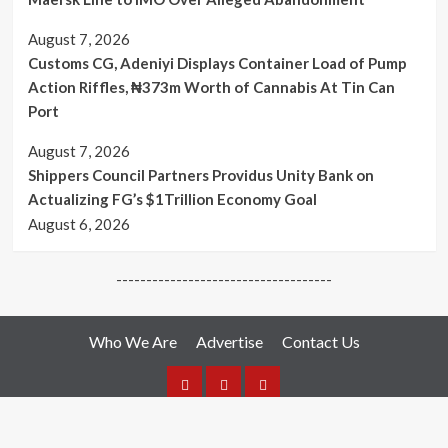
August 7, 2026
Customs CG, Adeniyi Displays Container Load of Pump
Action Riffles, ₦373m Worth of Cannabis At Tin Can
Port
August 7, 2026
Shippers Council Partners Providus Unity Bank on
Actualizing FG’s $1Trillion Economy Goal
August 6, 2026
------------------------------------
Who We Are
Advertise
Contact Us
Who
Advertise
Media
We
Hotlines:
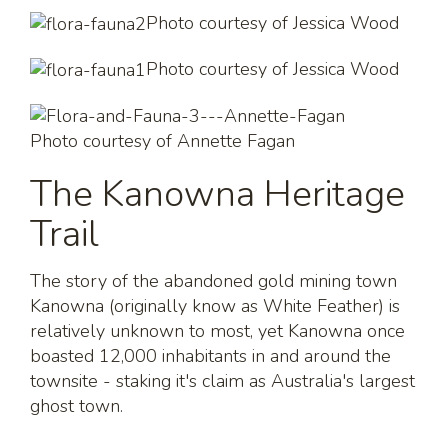
Photo courtesy of Jessica Wood
Photo courtesy of Jessica Wood
Photo courtesy of Annette Fagan
The Kanowna Heritage
Trail
The story of the abandoned gold mining town
Kanowna (originally know as White Feather) is
relatively unknown to most, yet Kanowna once
boasted 12,000 inhabitants in and around the
townsite - staking it's claim as Australia's largest
ghost town.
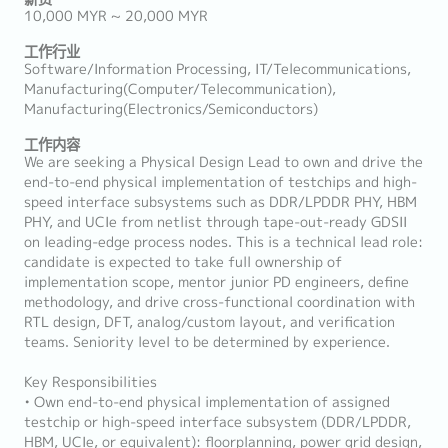
10,000 MYR ~ 20,000 MYR
工作行业
Software/Information Processing, IT/Telecommunications,
Manufacturing(Computer/Telecommunication),
Manufacturing(Electronics/Semiconductors)
工作内容
We are seeking a Physical Design Lead to own and drive the
end-to-end physical implementation of testchips and high-
speed interface subsystems such as DDR/LPDDR PHY, HBM
PHY, and UCIe from netlist through tape-out-ready GDSII
on leading-edge process nodes. This is a technical lead role:
candidate is expected to take full ownership of
implementation scope, mentor junior PD engineers, define
methodology, and drive cross-functional coordination with
RTL design, DFT, analog/custom layout, and verification
teams. Seniority level to be determined by experience.
Key Responsibilities
• Own end-to-end physical implementation of assigned
testchip or high-speed interface subsystem (DDR/LPDDR,
HBM, UCIe, or equivalent): floorplanning, power grid design,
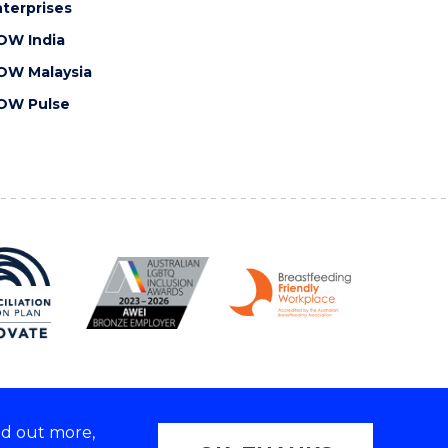
terprises
OW India
OW Malaysia
OW Pulse
nd out more,
Copyright © 2026 University of Wollongong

• **Directions for this task**
Would you count the lines of the listing above that hold the string "speed" and give only the resulting number?

• **Solution**
2